▽
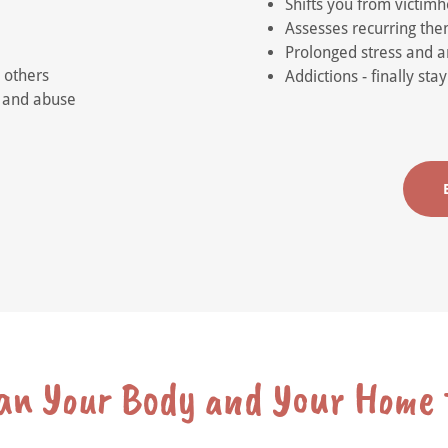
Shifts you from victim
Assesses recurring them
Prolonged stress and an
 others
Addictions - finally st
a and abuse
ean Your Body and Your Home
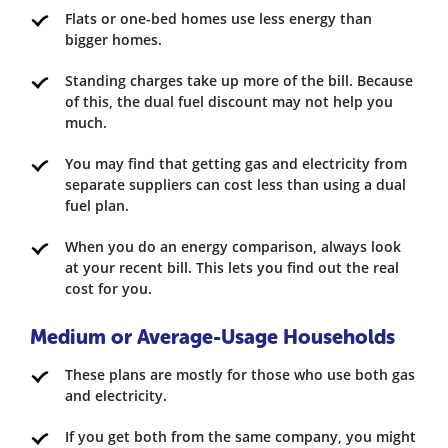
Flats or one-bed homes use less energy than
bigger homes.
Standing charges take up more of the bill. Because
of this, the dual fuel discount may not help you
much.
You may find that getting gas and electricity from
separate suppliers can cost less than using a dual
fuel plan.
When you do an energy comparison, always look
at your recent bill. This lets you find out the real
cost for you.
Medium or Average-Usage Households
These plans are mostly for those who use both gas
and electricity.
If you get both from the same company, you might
△
▽
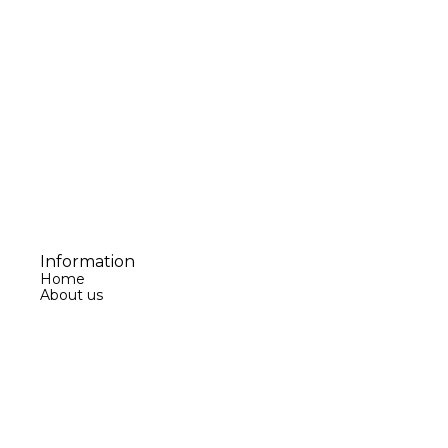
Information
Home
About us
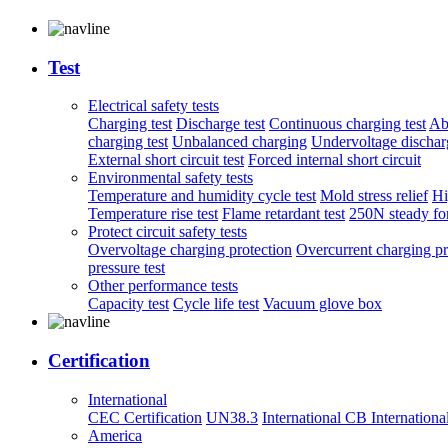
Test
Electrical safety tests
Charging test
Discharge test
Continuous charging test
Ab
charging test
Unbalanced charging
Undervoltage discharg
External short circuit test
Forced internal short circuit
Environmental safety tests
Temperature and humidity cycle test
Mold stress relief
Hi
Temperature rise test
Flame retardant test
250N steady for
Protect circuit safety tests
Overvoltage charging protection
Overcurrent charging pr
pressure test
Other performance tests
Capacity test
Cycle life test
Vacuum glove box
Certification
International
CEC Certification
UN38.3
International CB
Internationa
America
△
> What needs to be done: Copy out each line carrying the string "stress" from the data.

> Answer section:
Prolonged stress and an
Mold stress relief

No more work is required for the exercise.